What We’re Watching – 8/24/11

 

Tabloid

When I heard a new Errol Morris documentary was coming out, I squealed, which confused my husband, because I don’t normally make that noise. I remember seeing The Thin Blue Line on PBS back in 1988 and being amazed at how different it was than anything else I had seen before. Morris had used interviews, reenactments, and a Philip Glass score to tell the story of Randall Adams, a man who claimed that he was wrongly convicted of killing a police officer. The composition of the film was so unusual I had some difficulty wrapping my mind around it—and then promptly watched it again as soon as I could. Also, in my mind, Morris’s The Fog of War: Eleven Lessons from the Life of Robert S. McNamara is one of the most engrossing films ever made. So yeah, I may have squealed.

Tabloid is not as important as those two movies, but it is very entertaining. The film tells the 1977 story of Joyce McKinney, a former beauty queen, who kidnapped her Mormon missionary ex-boyfriend Kirk Anderson and may or may not have held him captive and raped him over several days in England. The British tabloids had a field day with this story and ran several competing views of Joyce and her story: wronged romantic and virginal prostitute being just two of them. Kirk Anderson maintained that he was abducted and raped; Joyce McKinney states that he was freed from a cult and liberated with her love.
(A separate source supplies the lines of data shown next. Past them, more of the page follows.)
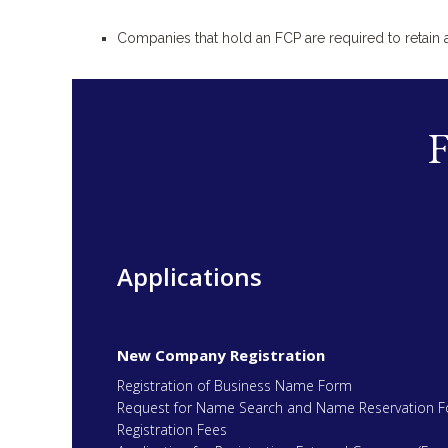
Companies that hold an FCP are required to retain
Applications
New Company Registration
Registration of Business Name Form
Request for Name Search and Name Reservation 
Registration Fees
Morris does not take a side on this one. He just lets McKinney tell her story, and interjects interviews with journalists, friends, and other participants. (Kirk Anderson did not participate in this film.) It’s fairly obvious that Joyce McKinney is a few cards shy of a full deck, but it is hard to tell what is real and not real about her story. She takes obsessive, delusional love a step too far, but not so far that the audience cannot empathize with her. It’s the rare person who hasn’t loved more than maybe they ought to have. It is her insistence in maintaining this particular narrative as real that makes her so interesting as a person. Only she and Anderson really know what happened, and he isn’t speaking.

Aside from Joyce’s story, the film focuses how the tabloids handled this situation. Morris doesn’t take a stand on the tabloids’ methods; he lets the journalists speak for themselves. It’s hard to tell who had the most accurate picture of the McKinney story, but it’s pretty obvious that veracity was never the goal. Selling the most papers was the important thing, and each tabloid created whatever version of the story they thought would achieve those sales.

 

 

Office Killer

In 1997 I was working on my Bachelor of Fine Arts, and one of the people we had to study was Cindy Sherman. For those of you not up on your postmodern art photography, Sherman is probably the most famous female art photographer in the United States. She rose to fame based on a series of works called Untitled Film Stills, 1977–1980. The Untitled Film Stills feature portraits of Sherman disguised and posed in a series of what appear to be film stills from imaginary film noir or suspense movies. In 1997 she released her only feature film, Office Killer, starring Carole Kane, Jeanne Tripplehorn, and Molly Ringwald. When I originally watched it, I viewed it in its relationship to the Untitled Film Stills. The women in it are portrayed as office archetypes, and each actor performs within those limitations. It’s kind of annoying at first, but seems more natural in the end. Also, almost every shot is carefully staged with regard to color and composition; it’s very obvious that a photographer directed this movie. I could go on and on about how this movie fits into her body of work, but I watched the movie again recently, and was more interested in how it stood up as a horror movie. (If you are interested in the art side of this, Roberta Smith did a great article in 1997 that you can access on the New York Times website.)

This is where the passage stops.